Being sequestered at home with a limited amount of equipment means that a lot of workouts that previously would have been possible are no longer available. When asked how she is adjusting her exercise to fit the new environment, hockey player Addie Burton ‘20 says, “I’ve had to change the type of training that I’m doing. I’ve been doing a lot more running and biking rather than lifting.” An equipment shortage can also mean repeating many of the same exercises every day. Rower, Melanie Sun ‘21, whose coach has been sending her workouts in order to stay in shape, has been using the internet to keep things fresh: “Sometimes instead of doing the normal core routine, I’ll do a different core routine that I found on Youtube that’s the same duration and intensity instead of doing the same one over and over.”
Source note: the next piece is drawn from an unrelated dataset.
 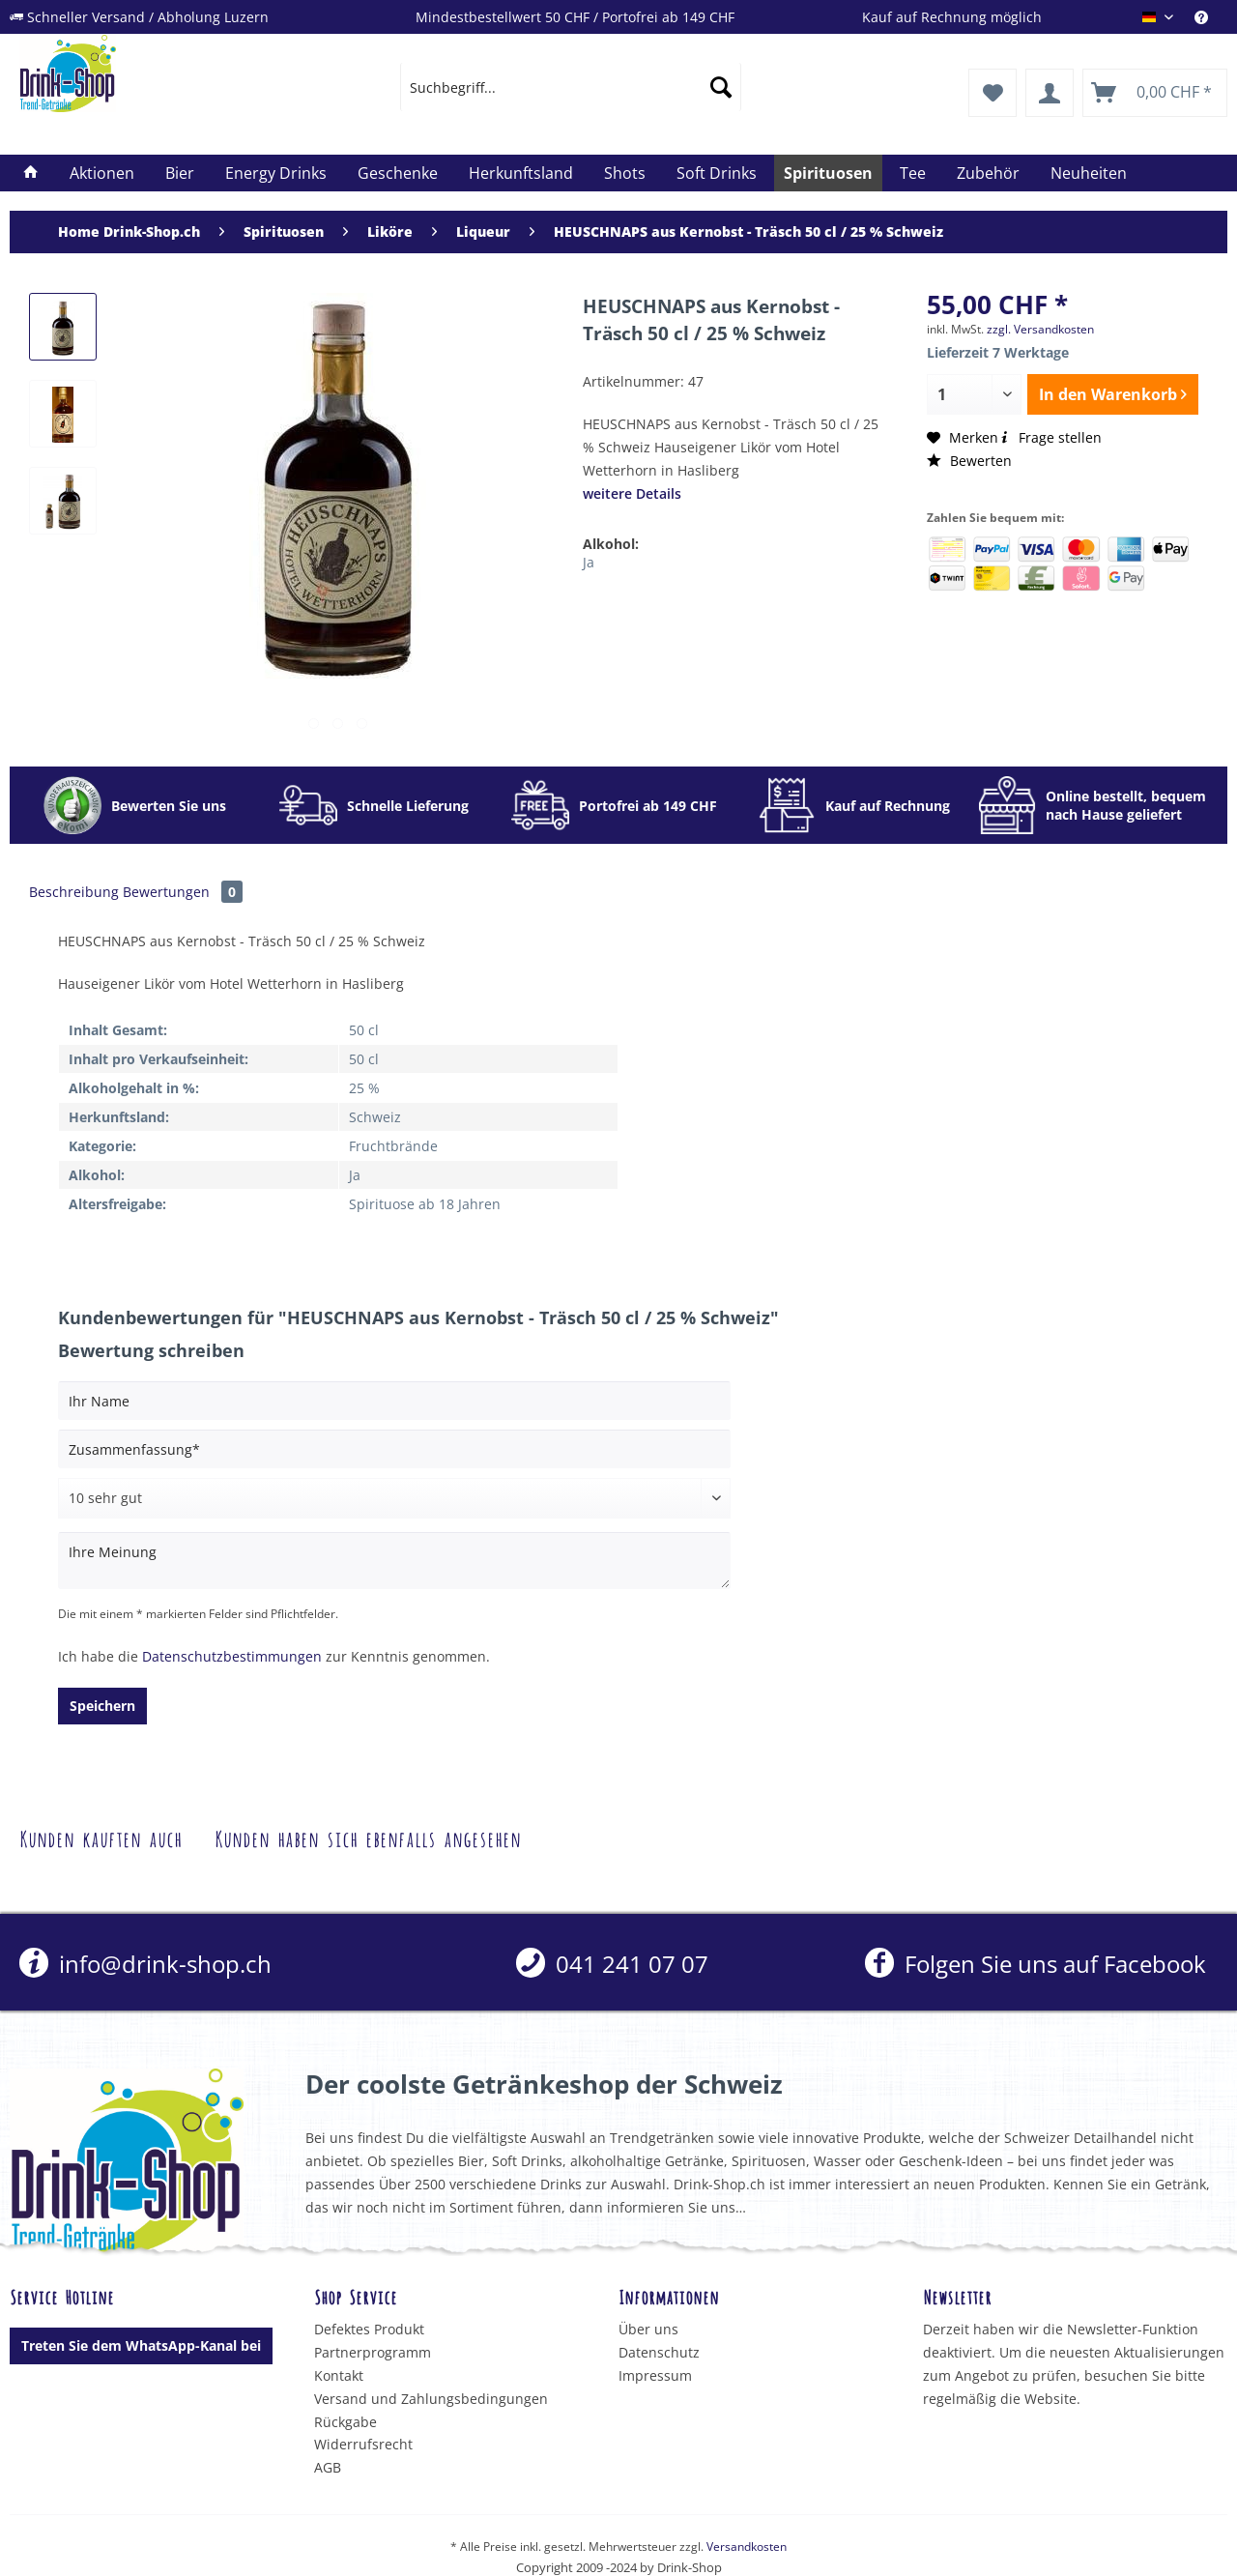 What do you see at coordinates (992, 93) in the screenshot?
I see `[Merkzettel]` at bounding box center [992, 93].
Training alone is much different than training with other people. Another rower, Joshua Park ‘22 aptly stated what a lot of people are currently feeling: “The social aspect is definitely not there.” Without the support of peers, working out feels like a completely dissimilar experience. Burton echoed this sentiment, saying, “Just the atmosphere of being at home versus being in a gym is really different and I know that’s something that a lot of people are struggling with right now.”

The lack of routine and company has greatly decreased the amount of motivation that people have to work out, which has made sticking to a training regimen much more difficult. According to Sun, the process is much more self-motivated as she shares, “You have to find time to do it yourself, which is a lot harder than doing it with friends. The entire thing is just a big mental game.” Holding yourself accountable to train can be difficult when there is no end goal in sight as there would be during a sports season. Because of this, tangible payoff of training is harder to see. When speaking about results, Park shares, “Stick with whatever exercise routine you have, and if you don’t see any results right away, don’t get discouraged because it’s just gradual progress and it will certainly come.”